## [Task item]
Find the number of lines containing the string "signature" in the data. Answer with the number by itself.

*** Opening Data for analysis ***

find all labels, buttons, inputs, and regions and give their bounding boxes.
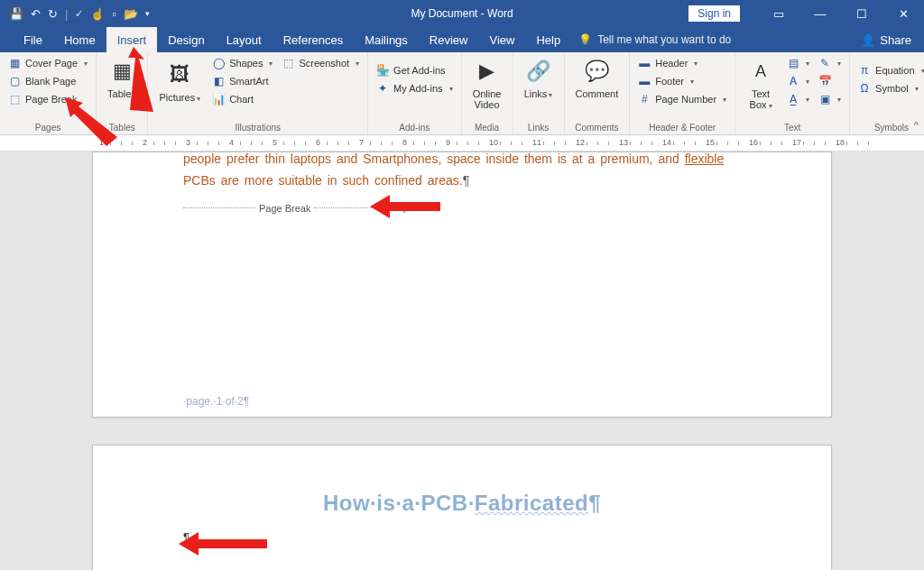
links-button[interactable]: 🔗 Links▾ xyxy=(519,55,559,101)
shapes-button[interactable]: ◯Shapes▾ xyxy=(209,55,275,71)
header-button[interactable]: ▬Header▾ xyxy=(635,55,729,71)
wordart-icon: A xyxy=(787,75,799,87)
object-button[interactable]: ▣▾ xyxy=(816,91,844,107)
qat-sep: | xyxy=(65,7,68,21)
collapse-ribbon-icon[interactable]: ^ xyxy=(914,120,919,131)
group-comments-label: Comments xyxy=(570,123,624,134)
tell-me-search[interactable]: 💡 Tell me what you want to do xyxy=(578,33,731,46)
open-icon[interactable]: 📂 xyxy=(124,7,138,21)
title-bar: 💾 ↶ ↻ | ✓ ☝ ▫ 📂 ▾ My Document - Word Sig… xyxy=(0,0,924,27)
screenshot-icon: ⬚ xyxy=(282,57,294,69)
get-addins-button[interactable]: 🏪Get Add-ins xyxy=(374,62,455,78)
page-break-marker[interactable]: Page Break ¶ xyxy=(183,203,741,214)
quick-access-toolbar: 💾 ↶ ↻ | ✓ ☝ ▫ 📂 ▾ xyxy=(0,7,159,21)
annotation-arrow-4 xyxy=(179,530,269,557)
new-doc-icon[interactable]: ▫ xyxy=(112,7,116,21)
group-header-footer: ▬Header▾ ▬Footer▾ #Page Number▾ Header &… xyxy=(630,52,735,134)
footer-button[interactable]: ▬Footer▾ xyxy=(635,73,729,89)
comment-button[interactable]: 💬 Comment xyxy=(570,55,624,101)
tab-home[interactable]: Home xyxy=(53,27,106,52)
quickparts-icon: ▤ xyxy=(787,57,799,69)
svg-marker-0 xyxy=(128,47,153,112)
title-right: Sign in ▭ — ☐ ✕ xyxy=(688,0,924,27)
comment-icon: 💬 xyxy=(582,57,611,86)
undo-icon[interactable]: ↶ xyxy=(31,7,41,21)
blank-page-button[interactable]: ▢Blank Page xyxy=(5,73,90,89)
header-icon: ▬ xyxy=(638,57,651,69)
close-button[interactable]: ✕ xyxy=(882,0,924,27)
annotation-arrow-2 xyxy=(65,97,128,152)
group-illustrations: 🖼 Pictures▾ ◯Shapes▾ ◧SmartArt 📊Chart ⬚S… xyxy=(148,52,368,134)
footer-icon: ▬ xyxy=(638,75,651,87)
document-area[interactable]: people prefer thin laptops and Smartphon… xyxy=(0,152,924,570)
group-addins: 🏪Get Add-ins ✦My Add-ins▾ Add-ins xyxy=(368,52,461,134)
datetime-button[interactable]: 📅 xyxy=(816,73,844,89)
cover-page-button[interactable]: ▦Cover Page▾ xyxy=(5,55,90,71)
symbol-button[interactable]: ΩSymbol▾ xyxy=(855,80,924,97)
redo-icon[interactable]: ↻ xyxy=(48,7,58,21)
my-addins-button[interactable]: ✦My Add-ins▾ xyxy=(374,80,455,97)
online-video-button[interactable]: ▶ Online Video xyxy=(467,55,507,112)
group-media: ▶ Online Video Media xyxy=(462,52,513,134)
equation-icon: π xyxy=(858,64,871,77)
group-symbols: πEquation▾ ΩSymbol▾ Symbols xyxy=(850,52,924,134)
minimize-button[interactable]: — xyxy=(799,0,841,27)
quick-parts-button[interactable]: ▤▾ xyxy=(784,55,812,71)
textbox-icon: A xyxy=(746,57,775,86)
qat-more-icon[interactable]: ▾ xyxy=(145,9,150,18)
smartart-icon: ◧ xyxy=(212,75,225,87)
maximize-button[interactable]: ☐ xyxy=(841,0,882,27)
share-icon: 👤 xyxy=(861,33,875,47)
text-box-button[interactable]: A Text Box▾ xyxy=(741,55,781,113)
tab-help[interactable]: Help xyxy=(525,27,571,52)
group-illustrations-label: Illustrations xyxy=(153,123,362,134)
tab-view[interactable]: View xyxy=(478,27,525,52)
heading-fabricated[interactable]: How·is·a·PCB·Fabricated¶ xyxy=(93,446,831,516)
svg-marker-3 xyxy=(179,532,267,556)
svg-marker-2 xyxy=(370,195,440,218)
body-text[interactable]: people prefer thin laptops and Smartphon… xyxy=(93,152,831,192)
wordart-button[interactable]: A▾ xyxy=(784,73,812,89)
cover-page-icon: ▦ xyxy=(8,57,21,69)
chart-icon: 📊 xyxy=(212,93,225,106)
symbol-icon: Ω xyxy=(858,82,871,95)
tab-file[interactable]: File xyxy=(13,27,53,52)
group-text-label: Text xyxy=(741,123,844,134)
tab-references[interactable]: References xyxy=(273,27,354,52)
page-number-button[interactable]: #Page Number▾ xyxy=(635,91,729,107)
screenshot-button[interactable]: ⬚Screenshot▾ xyxy=(279,55,362,71)
spellcheck-icon[interactable]: ✓ xyxy=(75,8,83,20)
horizontal-ruler[interactable]: 123456789101112131415161718 xyxy=(0,135,924,152)
svg-marker-1 xyxy=(65,97,117,146)
save-icon[interactable]: 💾 xyxy=(9,7,23,21)
tab-layout[interactable]: Layout xyxy=(216,27,273,52)
group-comments: 💬 Comment Comments xyxy=(565,52,631,134)
smartart-button[interactable]: ◧SmartArt xyxy=(209,73,275,89)
touch-icon[interactable]: ☝ xyxy=(90,7,105,21)
store-icon: 🏪 xyxy=(376,64,389,77)
page-footer[interactable]: ·page.·1·of·2¶ xyxy=(183,395,249,408)
equation-button[interactable]: πEquation▾ xyxy=(855,62,924,78)
signature-button[interactable]: ✎▾ xyxy=(816,55,844,71)
share-button[interactable]: 👤 Share xyxy=(861,33,911,47)
group-media-label: Media xyxy=(467,123,507,134)
page-break-icon: ⬚ xyxy=(8,93,21,106)
shapes-icon: ◯ xyxy=(212,57,225,69)
tab-mailings[interactable]: Mailings xyxy=(354,27,419,52)
signature-icon: ✎ xyxy=(818,57,831,69)
group-links: 🔗 Links▾ Links xyxy=(513,52,565,134)
chart-button[interactable]: 📊Chart xyxy=(209,91,275,107)
tab-review[interactable]: Review xyxy=(419,27,479,52)
group-links-label: Links xyxy=(519,123,559,134)
pagenum-icon: # xyxy=(638,93,651,106)
drop-cap-button[interactable]: A̲▾ xyxy=(784,91,812,107)
page-1[interactable]: people prefer thin laptops and Smartphon… xyxy=(92,152,832,418)
dropcap-icon: A̲ xyxy=(787,93,799,106)
blank-page-icon: ▢ xyxy=(8,75,21,87)
ribbon-display-icon[interactable]: ▭ xyxy=(758,0,799,27)
group-hf-label: Header & Footer xyxy=(635,123,729,134)
window-title: My Document - Word xyxy=(411,7,513,20)
sign-in-button[interactable]: Sign in xyxy=(688,5,740,22)
group-text: A Text Box▾ ▤▾ A▾ A̲▾ ✎▾ 📅 ▣▾ Text xyxy=(735,52,850,134)
link-icon: 🔗 xyxy=(524,57,553,86)
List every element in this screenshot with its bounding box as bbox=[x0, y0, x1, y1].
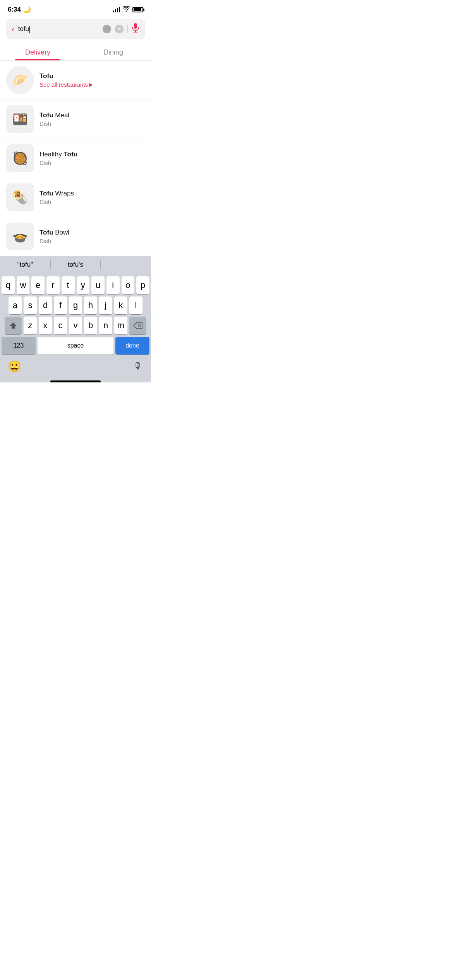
search-input-area: tofu bbox=[18, 25, 99, 33]
keyboard-area: "tofu" tofu's q w e r t y u i o p a s d … bbox=[0, 256, 151, 382]
text-cursor bbox=[29, 26, 30, 33]
autocomplete-bar: "tofu" tofu's bbox=[0, 256, 151, 273]
wifi-icon bbox=[123, 6, 130, 13]
key-q[interactable]: q bbox=[2, 276, 15, 294]
key-p[interactable]: p bbox=[136, 276, 149, 294]
results-list: 🥟 Tofu See all restaurants ▶ 🍱 Tofu Meal… bbox=[0, 61, 151, 256]
key-a[interactable]: a bbox=[9, 296, 22, 314]
home-indicator bbox=[50, 380, 101, 382]
emoji-button[interactable]: 😀 bbox=[8, 360, 21, 373]
status-bar: 6:34 🌙 bbox=[0, 0, 151, 16]
tab-delivery[interactable]: Delivery bbox=[0, 44, 76, 60]
result-bold-tofu-wraps: Tofu bbox=[39, 190, 53, 197]
autocomplete-item-3[interactable] bbox=[101, 261, 151, 269]
key-o[interactable]: o bbox=[122, 276, 135, 294]
result-plain-tofu-bowl: Bowl bbox=[53, 229, 70, 236]
key-z[interactable]: z bbox=[24, 317, 37, 334]
result-image-tofu-bowl: 🍲 bbox=[6, 223, 34, 250]
result-link-tofu[interactable]: See all restaurants ▶ bbox=[39, 81, 145, 88]
autocomplete-item-1[interactable]: "tofu" bbox=[0, 257, 50, 272]
key-d[interactable]: d bbox=[39, 296, 52, 314]
result-bold-healthy-tofu: Tofu bbox=[63, 151, 77, 158]
result-plain-tofu-meal: Meal bbox=[53, 111, 70, 119]
result-item-tofu-wraps[interactable]: 🌯 Tofu Wraps Dish bbox=[0, 178, 151, 217]
result-image-tofu: 🥟 bbox=[6, 66, 34, 94]
signal-bar-1 bbox=[113, 10, 114, 12]
key-x[interactable]: x bbox=[39, 317, 52, 334]
arrow-right-icon: ▶ bbox=[89, 82, 93, 87]
tab-dining[interactable]: Dining bbox=[76, 44, 151, 60]
result-item-tofu-category[interactable]: 🥟 Tofu See all restaurants ▶ bbox=[0, 61, 151, 100]
result-text-healthy-tofu: Healthy Tofu Dish bbox=[39, 151, 145, 166]
key-g[interactable]: g bbox=[69, 296, 82, 314]
result-subtitle-tofu-wraps: Dish bbox=[39, 199, 145, 205]
result-subtitle-healthy-tofu: Dish bbox=[39, 159, 145, 166]
result-subtitle-tofu-bowl: Dish bbox=[39, 238, 145, 244]
status-time: 6:34 🌙 bbox=[8, 5, 31, 14]
key-s[interactable]: s bbox=[24, 296, 37, 314]
backspace-key[interactable] bbox=[129, 317, 146, 334]
key-v[interactable]: v bbox=[69, 317, 82, 334]
result-item-healthy-tofu[interactable]: 🥘 Healthy Tofu Dish bbox=[0, 139, 151, 178]
result-bold-tofu-bowl: Tofu bbox=[39, 229, 53, 236]
clear-button[interactable]: ✕ bbox=[115, 25, 124, 33]
key-b[interactable]: b bbox=[84, 317, 97, 334]
back-button[interactable]: ‹ bbox=[12, 25, 14, 34]
result-text-tofu-wraps: Tofu Wraps Dish bbox=[39, 190, 145, 205]
key-y[interactable]: y bbox=[77, 276, 90, 294]
result-item-tofu-bowl[interactable]: 🍲 Tofu Bowl Dish bbox=[0, 217, 151, 256]
svg-rect-0 bbox=[134, 23, 137, 29]
shift-key[interactable] bbox=[5, 317, 22, 334]
result-item-tofu-meal[interactable]: 🍱 Tofu Meal Dish bbox=[0, 100, 151, 139]
battery-icon bbox=[132, 7, 143, 12]
moon-icon: 🌙 bbox=[23, 5, 31, 14]
result-title-healthy-tofu: Healthy Tofu bbox=[39, 151, 145, 158]
key-i[interactable]: i bbox=[106, 276, 120, 294]
key-j[interactable]: j bbox=[99, 296, 112, 314]
result-text-tofu: Tofu See all restaurants ▶ bbox=[39, 72, 145, 88]
numbers-key[interactable]: 123 bbox=[2, 337, 36, 355]
result-bold-tofu-meal: Tofu bbox=[39, 111, 53, 119]
key-c[interactable]: c bbox=[54, 317, 67, 334]
key-row-1: q w e r t y u i o p bbox=[2, 276, 149, 294]
key-row-3: z x c v b n m bbox=[2, 317, 149, 334]
key-r[interactable]: r bbox=[46, 276, 60, 294]
status-icons bbox=[113, 6, 143, 13]
key-m[interactable]: m bbox=[114, 317, 127, 334]
key-f[interactable]: f bbox=[54, 296, 67, 314]
key-u[interactable]: u bbox=[91, 276, 105, 294]
search-bar: ‹ tofu ✕ bbox=[6, 19, 145, 39]
result-title-tofu-meal: Tofu Meal bbox=[39, 111, 145, 119]
mic-bottom-button[interactable]: 🎙 bbox=[133, 360, 143, 372]
search-query[interactable]: tofu bbox=[18, 25, 99, 33]
space-key[interactable]: space bbox=[38, 337, 113, 355]
key-row-2: a s d f g h j k l bbox=[2, 296, 149, 314]
tab-dining-label: Dining bbox=[103, 48, 123, 56]
key-l[interactable]: l bbox=[129, 296, 142, 314]
key-n[interactable]: n bbox=[99, 317, 112, 334]
result-subtitle-tofu-meal: Dish bbox=[39, 120, 145, 127]
result-title-tofu-bowl: Tofu Bowl bbox=[39, 229, 145, 236]
key-w[interactable]: w bbox=[17, 276, 30, 294]
key-h[interactable]: h bbox=[84, 296, 97, 314]
key-k[interactable]: k bbox=[114, 296, 127, 314]
signal-bar-3 bbox=[117, 8, 118, 12]
key-e[interactable]: e bbox=[31, 276, 45, 294]
result-image-tofu-meal: 🍱 bbox=[6, 105, 34, 133]
key-t[interactable]: t bbox=[62, 276, 75, 294]
done-key[interactable]: done bbox=[115, 337, 149, 355]
voice-indicator bbox=[103, 25, 111, 33]
result-text-tofu-bowl: Tofu Bowl Dish bbox=[39, 229, 145, 244]
autocomplete-item-2[interactable]: tofu's bbox=[50, 257, 101, 272]
signal-bar-2 bbox=[115, 9, 116, 12]
signal-bars bbox=[113, 7, 120, 12]
key-rows: q w e r t y u i o p a s d f g h j k l bbox=[0, 273, 151, 356]
result-title-tofu: Tofu bbox=[39, 72, 145, 80]
result-subtitle-tofu: See all restaurants bbox=[39, 81, 88, 88]
result-image-tofu-wraps: 🌯 bbox=[6, 183, 34, 211]
result-bold-tofu: Tofu bbox=[39, 72, 53, 80]
key-row-bottom: 123 space done bbox=[2, 337, 149, 355]
mic-button[interactable] bbox=[132, 23, 139, 35]
time-label: 6:34 bbox=[8, 6, 21, 14]
tab-delivery-label: Delivery bbox=[25, 48, 50, 56]
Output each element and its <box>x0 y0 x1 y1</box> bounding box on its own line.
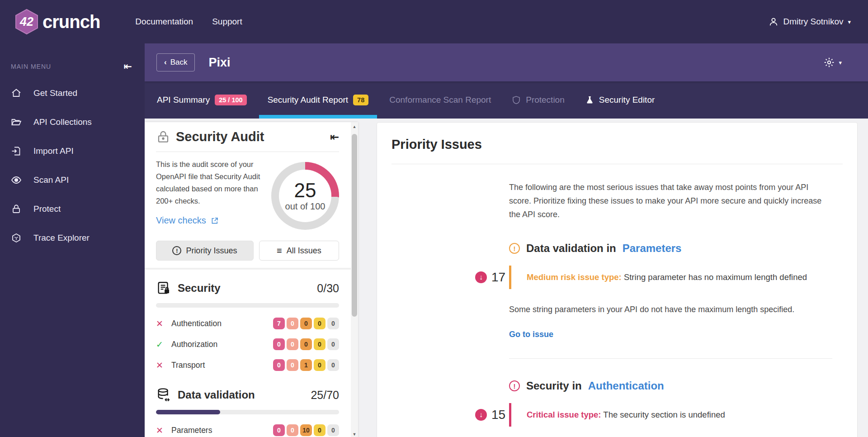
issue-block-security: ! Security in Authentication ↓ 15 Critic… <box>377 380 857 437</box>
issue-heading: Data validation in <box>526 242 616 255</box>
settings-menu[interactable]: ▾ <box>823 57 842 68</box>
tab-security-editor[interactable]: Security Editor <box>577 81 664 119</box>
sidebar-item-protect[interactable]: Protect <box>0 197 145 221</box>
severity-badge: 7 <box>273 318 285 329</box>
points-lost: 15 <box>491 408 505 422</box>
priority-issues-button[interactable]: ! Priority Issues <box>156 241 254 261</box>
tab-label: Protection <box>526 95 565 105</box>
home-icon <box>11 88 22 99</box>
pass-check-icon: ✓ <box>156 339 171 350</box>
severity-badge: 0 <box>287 338 298 350</box>
audit-row-transport[interactable]: ✕ Transport 0 0 1 0 0 <box>156 355 339 375</box>
severity-badge: 0 <box>327 338 339 350</box>
row-label: Parameters <box>171 426 273 435</box>
alert-circle-icon: ! <box>172 246 181 255</box>
category-title: Security <box>178 282 311 294</box>
sidebar-item-label: Scan API <box>33 175 69 185</box>
fail-x-icon: ✕ <box>156 425 171 436</box>
sidebar-item-label: Trace Explorer <box>33 233 90 243</box>
hexagon-icon <box>11 233 22 243</box>
divider <box>392 164 843 164</box>
view-checks-label: View checks <box>156 215 206 226</box>
sidebar-item-trace-explorer[interactable]: Trace Explorer <box>0 226 145 250</box>
back-label: Back <box>170 58 188 67</box>
issue-heading-link[interactable]: Parameters <box>623 242 682 255</box>
severity-badge: 0 <box>287 359 298 371</box>
alert-circle-icon: ! <box>509 243 520 254</box>
scroll-up-icon[interactable]: ▲ <box>351 123 358 130</box>
tab-bar: API Summary 25 / 100 Security Audit Repo… <box>145 81 868 119</box>
severity-label: Medium risk issue type: <box>527 272 622 282</box>
audit-row-authentication[interactable]: ✕ Authentication 7 0 0 0 0 <box>156 313 339 334</box>
scrollbar-thumb[interactable] <box>352 134 357 317</box>
back-button[interactable]: ‹ Back <box>156 53 195 71</box>
tab-score-badge: 78 <box>353 95 368 105</box>
user-name: Dmitry Sotnikov <box>783 17 843 27</box>
nav-link-documentation[interactable]: Documentation <box>135 17 193 27</box>
priority-issues-intro: The following are the most serious issue… <box>509 180 826 221</box>
shield-icon <box>512 95 521 105</box>
panel-collapse-icon[interactable]: ⇤ <box>330 131 339 143</box>
user-icon <box>769 17 778 27</box>
category-score: 25/70 <box>311 389 339 402</box>
tab-security-audit-report[interactable]: Security Audit Report 78 <box>259 81 377 119</box>
severity-label: Critical issue type: <box>527 410 601 419</box>
severity-badge: 0 <box>300 318 312 329</box>
data-validation-progress-bar <box>156 410 339 414</box>
severity-badge: 0 <box>314 338 326 350</box>
severity-badge: 10 <box>300 424 312 436</box>
sidebar-item-scan-api[interactable]: Scan API <box>0 168 145 192</box>
sidebar-item-label: Protect <box>33 204 61 214</box>
score-value: 25 <box>294 180 316 201</box>
category-score: 0/30 <box>317 282 339 295</box>
severity-detail: The security section is undefined <box>603 410 725 419</box>
all-issues-label: All Issues <box>287 246 321 256</box>
issue-description: Some string parameters in your API do no… <box>509 303 826 316</box>
audit-row-authorization[interactable]: ✓ Authorization 0 0 0 0 0 <box>156 334 339 355</box>
lock-icon <box>11 204 22 214</box>
priority-issues-title: Priority Issues <box>392 137 843 152</box>
severity-badge: 0 <box>300 338 312 350</box>
issue-heading-link[interactable]: Authentication <box>588 380 664 392</box>
audit-row-parameters[interactable]: ✕ Parameters 0 0 10 0 0 <box>156 420 339 437</box>
fail-x-icon: ✕ <box>156 360 171 370</box>
scroll-down-icon[interactable]: ▼ <box>351 431 358 437</box>
page-title: Pixi <box>208 56 230 70</box>
sidebar-item-import-api[interactable]: Import API <box>0 139 145 163</box>
sidebar-collapse-icon[interactable]: ⇤ <box>124 62 132 71</box>
user-menu[interactable]: Dmitry Sotnikov ▾ <box>769 17 851 27</box>
padlock-icon <box>156 130 170 144</box>
all-issues-button[interactable]: ≡ All Issues <box>259 241 339 261</box>
row-label: Authorization <box>171 340 273 349</box>
sidebar-section-label: MAIN MENU <box>11 63 51 70</box>
severity-badge: 0 <box>287 318 298 329</box>
go-to-issue-link[interactable]: Go to issue <box>509 330 857 339</box>
sidebar-item-label: Import API <box>33 146 74 156</box>
external-link-icon <box>211 217 219 225</box>
view-checks-link[interactable]: View checks <box>156 215 271 226</box>
document-lock-icon <box>156 280 171 296</box>
audit-description: This is the audit score of your OpenAPI … <box>156 158 271 207</box>
nav-link-support[interactable]: Support <box>212 17 242 27</box>
tab-conformance-scan-report[interactable]: Conformance Scan Report <box>381 81 500 119</box>
active-tab-underline <box>259 115 377 119</box>
severity-badge: 0 <box>287 424 298 436</box>
top-navbar: 42 crunch Documentation Support Dmitry S… <box>0 0 868 43</box>
tab-api-summary[interactable]: API Summary 25 / 100 <box>148 81 255 119</box>
tab-protection[interactable]: Protection <box>503 81 573 119</box>
settings-caret-icon: ▾ <box>839 59 842 66</box>
category-title: Data validation <box>178 389 304 401</box>
gear-icon <box>823 57 835 68</box>
content-area: Security Audit ⇤ This is the audit score… <box>145 119 868 437</box>
tab-label: API Summary <box>157 95 210 105</box>
severity-badge: 0 <box>327 359 339 371</box>
sidebar-item-api-collections[interactable]: API Collections <box>0 110 145 134</box>
back-chevron-icon: ‹ <box>164 58 167 67</box>
panel-scrollbar[interactable]: ▲ ▼ <box>351 122 358 437</box>
sidebar-item-get-started[interactable]: Get Started <box>0 81 145 105</box>
severity-badge: 0 <box>273 338 285 350</box>
points-lost: 17 <box>491 270 505 285</box>
fail-x-icon: ✕ <box>156 318 171 329</box>
tab-label: Security Editor <box>599 95 655 105</box>
alert-circle-icon: ! <box>509 380 520 391</box>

*** Closing Data for analysis ***

## [Written answer]
2